Exploring this regimen of extreme conditions, where the above-mentioned methods seem to fail, is not only interesting because of the challenge itself, but because these conditions are of great intrinsic physical interest because they appear, for instance, in neutrons stars and heavy-ion collisions. Indeed, there is sound evidence (see [12,13,14,15,39,40,41,42,43,44] and the references therein) suggesting that non-homogeneous Baryonic distributions appear at low energies. However, the numerical simulations of these systems are very challenging, especially when coupling with the Maxwell gauge potential is included. Thus, the development of novel theoretical tools would be very helpful to complement the numerical analysis. Moreover, in situations where strong magnetic fields are present (see, for instance, [45,46,47] and the references therein), it is very natural to wonder whether or not the topological solitons of the theory (which play a prominent role in the phase diagram) are affected by strong external electromagnetic fields.

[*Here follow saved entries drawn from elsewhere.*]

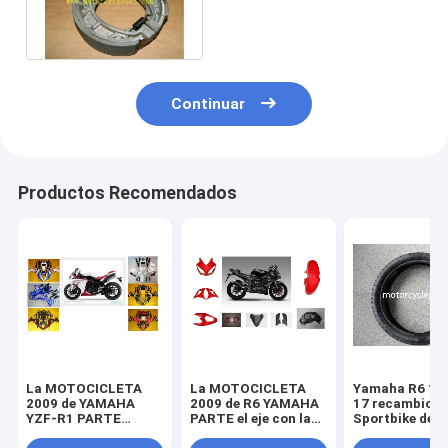
delantera del motocrós
GXT200
Continuar
Productos Recomendados
La MOTOCICLETA
La MOTOCICLETA
Yamaha R6 11
2009 de YAMAHA
2009 de R6 YAMAHA
17 recambios
YZF-R1 PARTE
PARTE el eje con la
Sportbike de l
piezas de la
linterna plástica del
motocicleta d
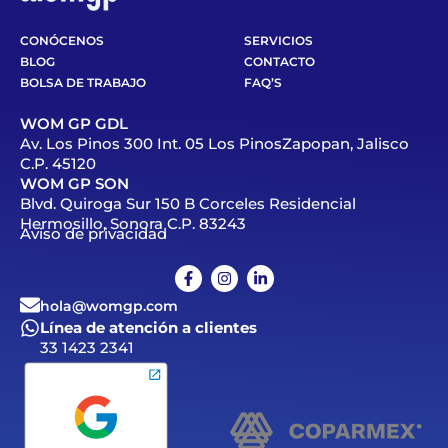
CONÓCENOS
SERVICIOS
BLOG
CONTACTO
BOLSA DE TRABAJO
FAQ’S
WOM GP GDL
Av. Los Pinos 300 Int. 05 Los PinosZapopan, Jalisco
C.P. 45120
WOM GP SON
Blvd. Quiroga Sur 150 B Corceles Residencial
Hermosillo, Sonora C.P. 83243
Aviso de privacidad
hola@womgp.com
Línea de atención a clientes
33 1423 2341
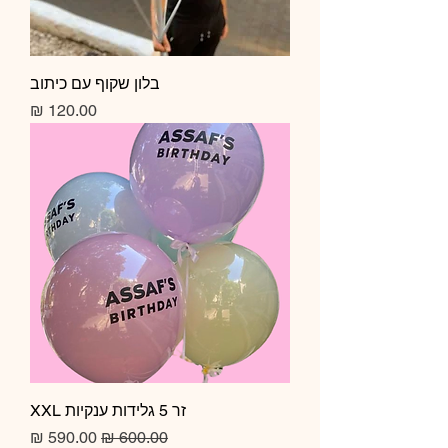
בלון שקוף עם כיתוב
מחיר
זר 5 גלידות ענקיות XXL
מחיר רגיל
מחיר מבצע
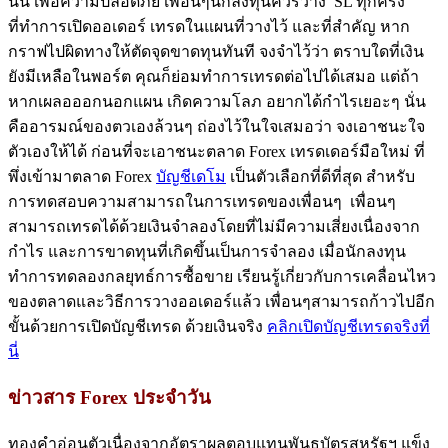
นั้น เพื่อความปลอดภัย เพื่อนๆนักลงทุนควรวาง SL ทุกครั้ง
ที่ทำการเปิดออเดอร์ เทรดในแผนที่วางไว้ และที่สำคัญ หาก
กราฟไปผิดทางให้ตัดจุดขาดทุนทันที จงจำไว้ว่า ตราบใดที่เงิน
ยังมีเหลือในพอร์ต คุณก็ย่อมทำการเทรดต่อไปได้เสมอ แต่ถ้า
หากเผลอออกนอกแผน เกิดความโลภ อยากได้กำไรเยอะๆ นั่น
คืออารมณ์ของตวเองล้วนๆ ถ่องไว้ในใจเสมอว่า จงเอาชนะใจ
ตัวเองให้ได้ ก่อนที่จะเอาชนะตลาด Forex เทรดเดอร์มือใหม่ ที่
พึ่งเข้ามาตลาด Forex
บัญชีเดโม
เป็นตัวเลือกที่ดีที่สุด สำหรับ
การทดสอบความสามารถในการเทรดของเพื่อนๆ เพื่อนๆ
สามารถเทรดได้ด้วยเงินจำลองโดยที่ไม่มีความเสี่ยงเนื่องจาก
กำไร และการขาดทุนที่เกิดขึ้นเป็นการจำลอง เมื่อนักลงทุน
ทำการทดลองกลยุทธ์การซื้อขาย เรียนรู้เกี่ยวกับการเคลื่อนไหว
ของตลาดและวิธีการวางออเดอร์แล้ว เพื่อนๆสามารถก้าวไปอีก
ขั้นด้วยการเปิดบัญชีเทรด ด้วยเงินจริง
คลิกเปิดบัญชีเทรดจริงที่
นี่
ข่าวสาร Forex ประจำวัน
ทองคำอ่อนตัวเนื่องจากอัตราผลตอบแทนพันธบัตรสหรัฐฯ แข็ง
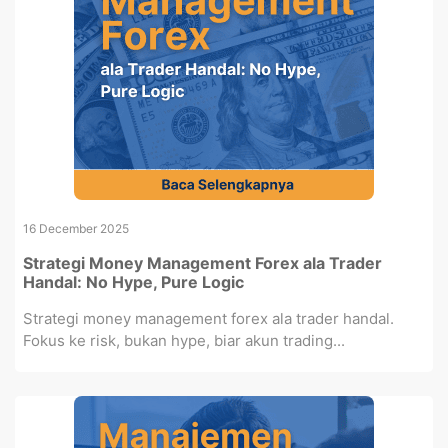
16 December 2025
Strategi Money Management Forex ala Trader
Handal: No Hype, Pure Logic
Strategi money management forex ala trader handal.
Fokus ke risk, bukan hype, biar akun trading...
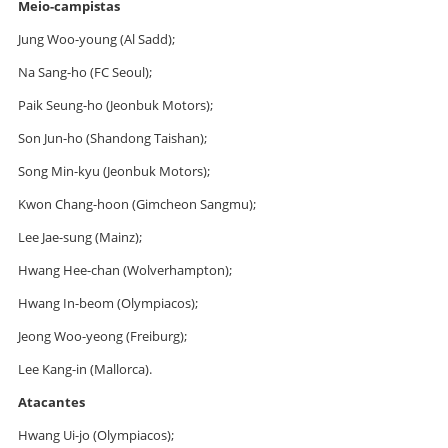
Meio-campistas
Jung Woo-young (Al Sadd);
Na Sang-ho (FC Seoul);
Paik Seung-ho (Jeonbuk Motors);
Son Jun-ho (Shandong Taishan);
Song Min-kyu (Jeonbuk Motors);
Kwon Chang-hoon (Gimcheon Sangmu);
Lee Jae-sung (Mainz);
Hwang Hee-chan (Wolverhampton);
Hwang In-beom (Olympiacos);
Jeong Woo-yeong (Freiburg);
Lee Kang-in (Mallorca).
Atacantes
Hwang Ui-jo (Olympiacos);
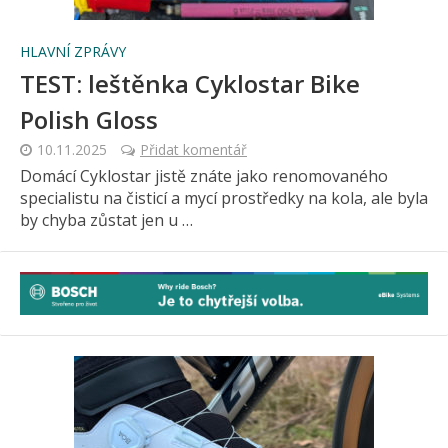
HLAVNÍ ZPRÁVY
TEST: leštěnka Cyklostar Bike
Polish Gloss
10.11.2025
Přidat komentář
Domácí Cyklostar jistě znáte jako renomovaného
specialistu na čisticí a mycí prostředky na kola, ale byla
by chyba zůstat jen u …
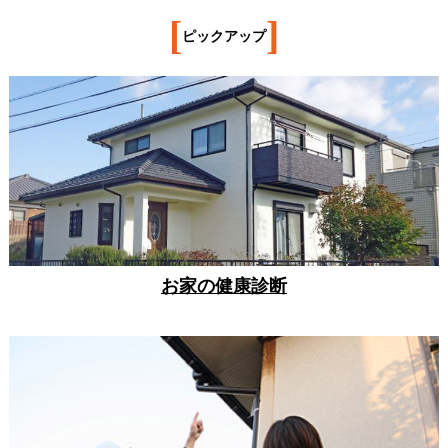
[
]
ピックアップ
お家の健康診断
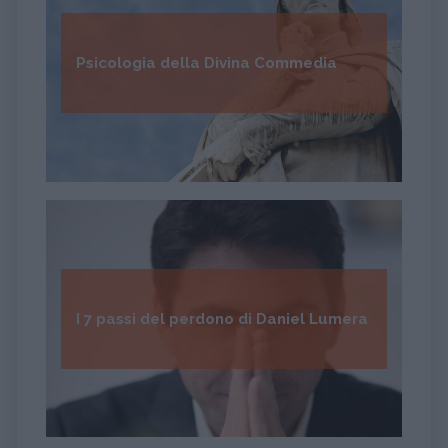
Psicologia della Divina Commedia
I 7 passi del perdono di Daniel Lumera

In this paper, we will describe three analytical approaches to describing non-homogeneous Baryonic condensates both without and with the inclusion of electromagnetic interactions, introduced in references [48,49,50]. These techniques allow us to explicitly compute interesting quantities of these Hadronic condensates of high physical interest (which would be difficult to compute otherwise). This paper is organized as follows: Firstly, in Section 2, we will present a short review on the chiral $\sigma$-model and the Skyrme model, emphasizing the existence of a conserved topological charge and a lower bound for the energy. We will also present two useful parametrization choices for the fields of these chiral models. Then, in Section 3, we comment on the hedgehog ansatz, and then introduce two types of ansätzes which represent inhomogeneous Baryonic condensates. In Section 4, we introduce the coupling between the Skyrme model and the electromagnetic field. In Section 5, we review recently obtained results where a coupling between the $\sigma$-model and Maxwell results in stable solutions in the shape of ordered magnetized Baryonic layers, as well as the method with which those solutions can be obtained and the implications of having a non-trivial lower bound of the energy. In Section 6, we discuss some future theoretical applications of the previous results of coupling Skyrme and Maxwell theories. Some comments, final remarks and projections are presented in Section 7.

2. Chiral Models

In this section, we introduce two non-linear models first presented in the 1950s and 1960s, which have the characteristic of being defined in a target manifold $SU\left(N_F\right)$, with $N_F=2$ (for a generalization, see [51]). Due to their internal global symmetries, they are regarded as chiral models.

2.1. The $\sigma$-Model

The $\sigma$-model was first introduced by Gell-Mann and Lévy in 1960 in the context of nuclear physics in an attempt to construct a chirally invariant Lagrangian. Originally, this model consisted of a triplet ${\varphi }^a$ of Pions, a scalar field ${\varphi }_0$ and a coupling with a fermionic iso-doublet $\psi$. We will not consider this fermionic coupling until later in the review. In modern notation, the Lagrangian of the model is:

$${\mathcal{L}}_0=\frac{F_{\pi }^2}{16}\mathrm{Tr}\left\{{\partial }_{\mu }U{\partial }^{\mu }{U}^{†}\right\},$$

(1)

where $U=U(t,\overrightarrow{x})$ is an $SU\left(2\right)$-valued scalar; it can be written explicitly in terms of the Pauli $\sigma$ matrices as,

$$U={\varphi }_0\mathbf{1}+{\varphi }^a·{\mathbf{t}}_a,$$

(2)

with ${\mathbf{t}}_a=i{\sigma }_a$. And, since $U\in SU\left(2\right)$, the fields $({\varphi }_0,{\varphi }^a)$ verify that

$${\varphi }_0^2+{\varphi }^a{\varphi }_a=1,$$

is restricted to the target manifold $S^3$ (the space manifold of the $SU\left(2\right)$) group.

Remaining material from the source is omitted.